Only when Khan was released on Friday did unrest subside. The PTI claims at least 47 of its supporters were killed by the military; the latter puts the death toll at nine.

Khan says 7,000 PTI workers – including much of the party’s senior leadership – have been jailed. Claims of torture are widespread. The elderly relatives and minor children of PTI members have also been arrested in an attempt to lure their relatives out of hiding.

Sharif has said he will come down with an “iron fist” against the protesters and mass arrests will now follow. The ability of Sharif and the establishment to incite fear among Pakistanis is perhaps their best chance of holding onto power.

“To me, it is clear that only one – either Mr. Khan or the army chief – can survive this crisis, politically,” argued Uzair Younus, director of the Pakistan Initiative at the Atlantic Council, a U.S.-based think tank.

“Over the next few weeks, how this situation plays out will come down to General Munir and the armed forces ability to assert themselves and then Mr. Khan and the PTI’s ability to maintain public protests and the momentum.”

Several further variables could influence events in Pakistan. First, there appear to be fractures among the country’s senior military leaders, although it is unclear as to their severity.

Many commanders remain pro-Khan from his time as premier, and it was notable that during the recent violence former army figureheads, many now living abroad, directed protesters.
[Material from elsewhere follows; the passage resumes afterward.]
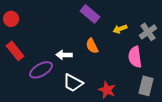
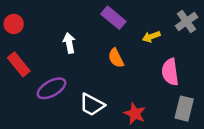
gray cross: (148, 32) -> (187, 21), moved
white arrow: (64, 55) -> (69, 43), moved, turned 77

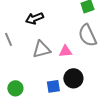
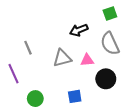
black arrow: (34, 18) -> (79, 30), moved
black circle: (73, 78) -> (106, 79), moved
Several acting military commanders also refused to take a heavy-handed approach against PTI supporters.

During previous crises, foreign powers, including Saudi Arabia, the United Arab Emirates, and the United States, have also intervened to mediate. This has not occurred this time around, at least openly. But it is unlikely that China, which has invested around $65 billion in Pakistan as part of the China-Pakistan Economic Corridor, or India, which has fought four wars with its neighbor, will continue to watch on if law and order deteriorates.

One victor from the crisis is likely to be the Tehreek-e-Taliban Pakistan (TTP), an Islamic militant group allied with the Afghan Taliban, who called off their ceasefire with the Pakistani state in November.

The TTP has since launched daily attacks against the police and military. January 2023 was the deadliest month for the country’s security forces in a decade, with one such suicide attack on a mosque in Peshawar killing 83 people.

A united front will have to be presented against the emboldened TTP – otherwise Pakistan risks descending into total anarchy.